The records START

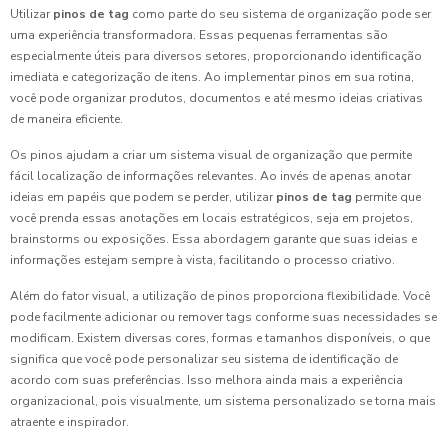
Utilizar
pinos de tag
como parte do seu sistema de organização pode ser
uma experiência transformadora. Essas pequenas ferramentas são
especialmente úteis para diversos setores, proporcionando identificação
imediata e categorização de itens. Ao implementar pinos em sua rotina,
você pode organizar produtos, documentos e até mesmo ideias criativas
de maneira eficiente.
Os pinos ajudam a criar um sistema visual de organização que permite
fácil localização de informações relevantes. Ao invés de apenas anotar
ideias em papéis que podem se perder, utilizar
pinos de tag
permite que
você prenda essas anotações em locais estratégicos, seja em projetos,
brainstorms ou exposições. Essa abordagem garante que suas ideias e
informações estejam sempre à vista, facilitando o processo criativo.
Além do fator visual, a utilização de pinos proporciona flexibilidade. Você
pode facilmente adicionar ou remover tags conforme suas necessidades se
modificam. Existem diversas cores, formas e tamanhos disponíveis, o que
significa que você pode personalizar seu sistema de identificação de
acordo com suas preferências. Isso melhora ainda mais a experiência
organizacional, pois visualmente, um sistema personalizado se torna mais
atraente e inspirador.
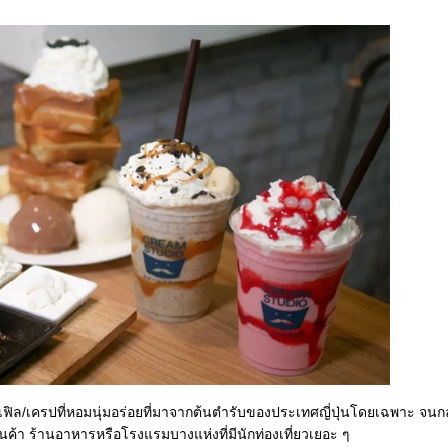
ิล/เครปที่หอมนุ่มอร่อยที่มาจากต้นตำรับของประเทศญี่ปุ่นโดยเฉพาะ จนกล
้า ร้านอาหารหรือโรงแรมบางแห่งที่มีนักท่องเที่ยวเยอะ ๆ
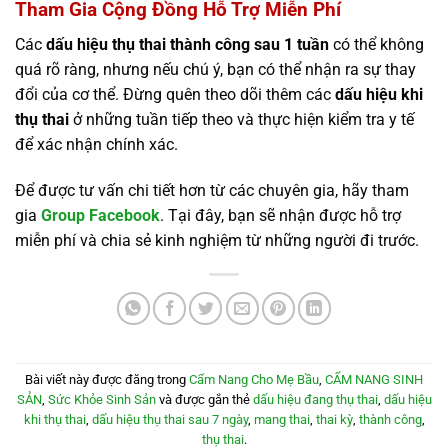
Tham Gia Cộng Đồng Hỗ Trợ Miễn Phí
Các
dấu hiệu thụ thai thành công sau 1 tuần
có thể không
quá rõ ràng, nhưng nếu chú ý, bạn có thể nhận ra sự thay
đổi của cơ thể. Đừng quên theo dõi thêm các
dấu hiệu khi
thụ thai
ở những tuần tiếp theo và thực hiện kiểm tra y tế
để xác nhận chính xác.
Để được tư vấn chi tiết hơn từ các chuyên gia, hãy tham
gia
Group Facebook
. Tại đây, bạn sẽ nhận được hỗ trợ
miễn phí và chia sẻ kinh nghiệm từ những người đi trước.
Bài viết này được đăng trong
Cẩm Nang Cho Mẹ Bầu
,
CẨM NANG SINH
SẢN
,
Sức Khỏe Sinh Sản
và được gắn thẻ
dấu hiệu đang thụ thai
,
dấu hiệu
khi thụ thai
,
dấu hiệu thụ thai sau 7 ngày
,
mang thai
,
thai kỳ
,
thành công
,
thụ thai
.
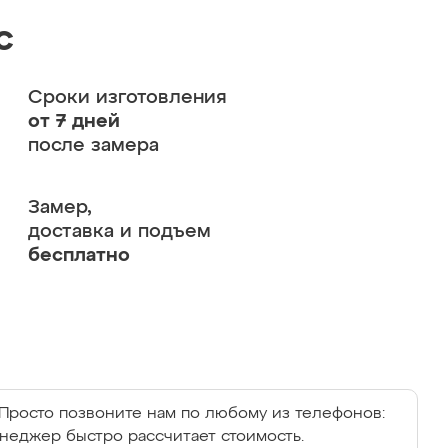
с
Сроки изготовления
от 7 дней
после замера
Замер,
доставка и подъем
бесплатно
Просто позвоните нам по любому из телефонов:
енеджер быстро рассчитает стоимость.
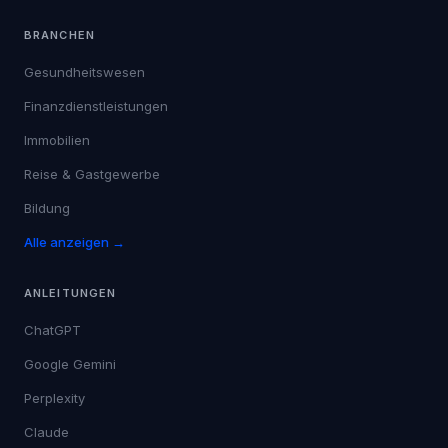
BRANCHEN
Gesundheitswesen
Finanzdienstleistungen
Immobilien
Reise & Gastgewerbe
Bildung
Alle anzeigen →
ANLEITUNGEN
ChatGPT
Google Gemini
Perplexity
Claude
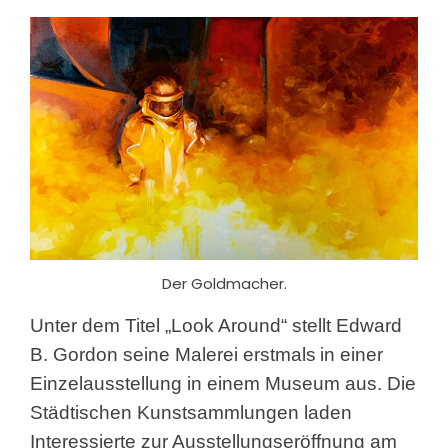
Der Goldmacher.
Unter dem Titel „Look Around“ stellt Edward
B. Gordon seine Malerei erstmals
in einer
Einzelausstellung in einem Museum aus. Die
Städtischen Kunstsammlungen laden
Interessierte zur Ausstellungseröffnung am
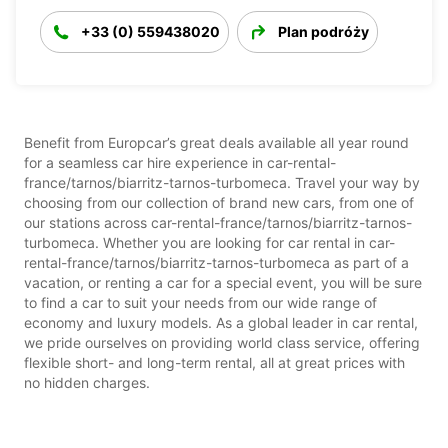
+33 (0) 559438020
Plan podróży
Benefit from Europcar’s great deals available all year round
for a seamless car hire experience in car-rental-
france/tarnos/biarritz-tarnos-turbomeca. Travel your way by
choosing from our collection of brand new cars, from one of
our stations across car-rental-france/tarnos/biarritz-tarnos-
turbomeca. Whether you are looking for car rental in car-
rental-france/tarnos/biarritz-tarnos-turbomeca as part of a
vacation, or renting a car for a special event, you will be sure
to find a car to suit your needs from our wide range of
economy and luxury models. As a global leader in car rental,
we pride ourselves on providing world class service, offering
flexible short- and long-term rental, all at great prices with
no hidden charges.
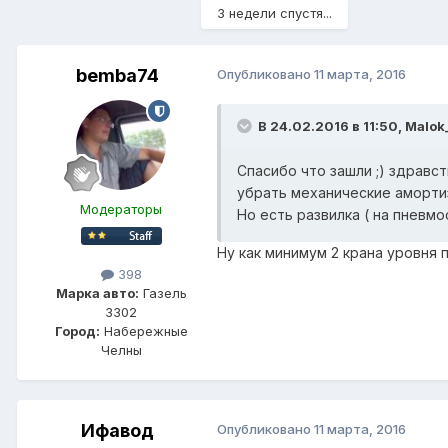
3 недели спустя...
bemba74
Опубликовано
11 марта, 2016
В 24.02.2016 в 11:50, Malok
Спасибо что зашли ;) здравст
убрать механические амортиз
Модераторы
Но есть развилка ( на пневм
Ну как минимум 2 крана уровня по
398
Марка авто:
Газель
3302
Город:
Набережные
Челны
Ифавод
Опубликовано
11 марта, 2016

The records END

> _Action item_:
Scan the lines above, and whenever one holds the string "experiência", copy it.

> _Solution for this task_:
uma experiência transformadora. Essas pequenas ferramentas são
acordo com suas preferências. Isso melhora ainda mais a experiência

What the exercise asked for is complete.